“Modern Family” star Reid Ewing has revealed he has been battling with body dysmorphic disorder his entire life according to a Friday, November 20 report from MSN. Ewing reveals that as a result of his disorder he has undergone multiple cosmetic surgery procedures,regretting each and everyone. Reid Ewing, 27, underwent his first plastic surgery in 2008 at the age of 19, after moving to Los Angeles to become an actor.
“I genuinely believed if I had one procedure I would suddenly look like Brad Pitt,” he wrote in a Huffington Post blog. Following his consultation with a plastic surgeon, Ewing reveals he decided to get cheek implants. A procedure that did not quite turn out as he had hoped. “I woke up screaming my head off from pain, with tears streaming down my face,” wrote Ewing.
To his horror Ewing following the surgery discovered he would have to wear a full face mask. Not wanting to be seen in public, he spent two weeks in a hotel “doped up on [the pain medication] hydrocodone.” After doctors removed the bandages, Reid states that his entire face was swollen. After the swelling went down, it was more than evident that the surgery was not a success.
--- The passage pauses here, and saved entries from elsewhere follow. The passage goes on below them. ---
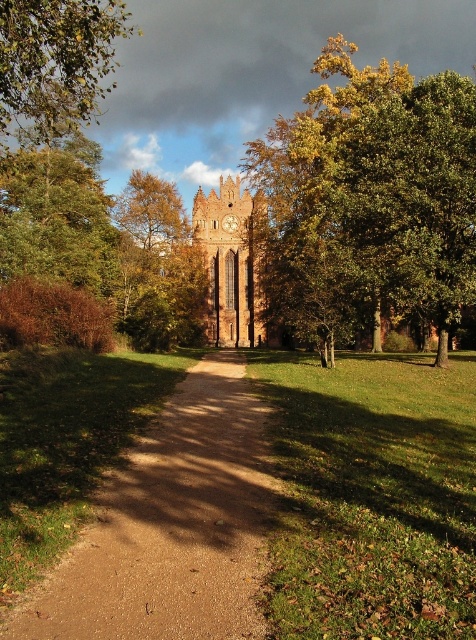 Question: Which point is farther from the camera taking this photo?

Choices:
 (A) (259, 224)
 (B) (390, 291)

Answer: (A)

Question: Based on their relative distances, which object is nearer to the green leafy tree at upper left?

Choices:
 (A) brown gravel path at center
 (B) green leafy tree at upper right
 (C) brown stone church at center

Answer: (C)

Question: Is brown stone church at center further to the viewer compared to yellow-green leaves at upper center?

Choices:
 (A) no
 (B) yes

Answer: (A)

Question: Is green leafy tree at upper left in front of wooden clock at center?

Choices:
 (A) no
 (B) yes

Answer: (B)

Question: Estimate the real-world distances between objects in this image. Which object is farther from the green leafy tree at upper right?

Choices:
 (A) green leafy tree at upper left
 (B) brown stone church at center
 (C) brown gravel path at center
 (D) wooden clock at center

Answer: (A)

Question: Can you confirm if green leafy tree at upper left is wider than wooden clock at center?

Choices:
 (A) no
 (B) yes

Answer: (B)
“The lower half of my cheeks were as hollow as a corpse’s,” he said. “I went back to the doctor several times in a frenzy, but he kept refusing to operate on me for another six months, saying I would eventually get used to the change. I couldn’t let anyone see me like this, so I stayed in complete isolation.” Ewing stated that he was horrified, strangers would stare at him, and his family thought he was sick. In an attempt to correct the failed surgery, Ewing decided to meet with another surgeon and have a second surgery. Reid’s nightmare did not end there, unfortunately.
“The next one I found was even less qualified, but I didn’t care; I just wanted out of my situation,” he wrote. “I told him my story, and he suggested I get a chin implant. I asked if it would repair my sunken-in face, and he said I would be so happy with my looks it wouldn’t matter to me.” Ewing’s experience soon became a domino effect having operation after operation each in hopes of correcting the last. Finally in 2012, Ewing decided he was done going under the knife.
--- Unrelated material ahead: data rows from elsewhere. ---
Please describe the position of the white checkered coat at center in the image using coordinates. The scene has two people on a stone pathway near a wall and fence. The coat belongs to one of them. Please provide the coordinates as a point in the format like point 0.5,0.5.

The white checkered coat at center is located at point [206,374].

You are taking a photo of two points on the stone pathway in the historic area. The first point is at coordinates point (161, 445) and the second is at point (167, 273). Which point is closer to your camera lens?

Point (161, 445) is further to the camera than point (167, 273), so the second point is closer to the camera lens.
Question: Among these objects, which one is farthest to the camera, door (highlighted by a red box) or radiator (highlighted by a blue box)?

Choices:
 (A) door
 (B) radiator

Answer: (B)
“All the isolation, secrecy, depression and self-hate became too much to bear,” he wrote. “I vowed I would never get cosmetic surgery again even though I was still deeply insecure about my looks. It took me about six months before I was comfortable with people even looking at me.” Ewing also mentions that over the course of his visits with various plastic surgeons, not one suggested he get a mental health screening.
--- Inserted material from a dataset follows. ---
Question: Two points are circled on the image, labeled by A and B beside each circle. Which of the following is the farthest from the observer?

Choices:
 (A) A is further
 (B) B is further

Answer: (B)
“My history with eating disorders and the cases of the obsessive compulsive disorder in my family never came up,” he said. “None of the doctors suggested I consult a psychologist for what was clearly a psychological issue rather than a cosmetic one or warn me about the potential for addiction.” Ewing advises to others considering plastic surgery is to consider the reasons why they want it before getting on the operating table.